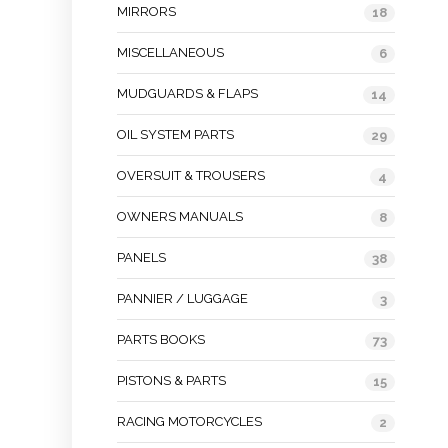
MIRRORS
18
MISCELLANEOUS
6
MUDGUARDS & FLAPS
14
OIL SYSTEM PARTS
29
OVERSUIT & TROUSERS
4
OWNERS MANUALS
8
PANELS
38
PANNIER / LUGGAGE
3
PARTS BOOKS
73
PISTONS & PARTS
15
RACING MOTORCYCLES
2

...

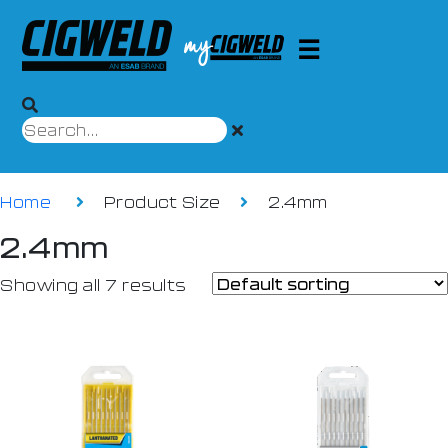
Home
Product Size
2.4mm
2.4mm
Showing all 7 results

==

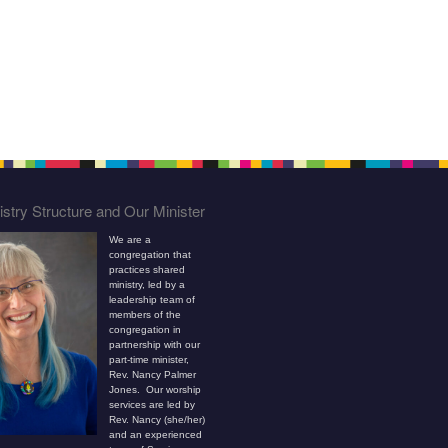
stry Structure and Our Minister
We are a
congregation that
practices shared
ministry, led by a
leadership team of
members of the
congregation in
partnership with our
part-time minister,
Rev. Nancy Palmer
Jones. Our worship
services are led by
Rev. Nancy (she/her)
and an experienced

→ WHAT IS NEEDED: Go through the material line by line. Show each line that contains the string "congregation".

→ TASK RESULT:
congregation that
congregation in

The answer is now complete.